SOURCE RECORDS:
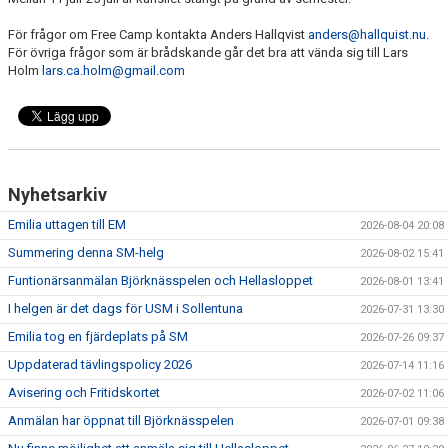
DOKUMENT
För frågor om Free Camp kontakta Anders Hallqvist
anders@hallquist.nu.
För övriga frågor som är brådskande går det bra att vända sig till Lars
FÖR TRÄNARE
Holm
lars.ca.holm@gmail.com
FÖR MEDLEMMAR
RESULTAT - STATISTIK
BOKNING
Nyhetsarkiv
Emilia uttagen till EM
2026-08-04 20:08
Summering denna SM-helg
2026-08-02 15:41
Funtionärsanmälan Björknässpelen och Hellasloppet
2026-08-01 13:41
I helgen är det dags för USM i Sollentuna
2026-07-31 13:30
Emilia tog en fjärdeplats på SM
2026-07-26 09:37
Uppdaterad tävlingspolicy 2026
2026-07-14 11:16
Avisering och Fritidskortet
2026-07-02 11:06
Anmälan har öppnat till Björknässpelen
2026-07-01 09:38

THE TASK:
The only output should be the lines from the one containing "RESULTAT - STATISTIK" through the final line of the material above, copied exactly.

SOLUTION TO THIS TASK:
RESULTAT - STATISTIK
BOKNING
Nyhetsarkiv
Emilia uttagen till EM
2026-08-04 20:08
Summering denna SM-helg
2026-08-02 15:41
Funtionärsanmälan Björknässpelen och Hellasloppet
2026-08-01 13:41
I helgen är det dags för USM i Sollentuna
2026-07-31 13:30
Emilia tog en fjärdeplats på SM
2026-07-26 09:37
Uppdaterad tävlingspolicy 2026
2026-07-14 11:16
Avisering och Fritidskortet
2026-07-02 11:06
Anmälan har öppnat till Björknässpelen
2026-07-01 09:38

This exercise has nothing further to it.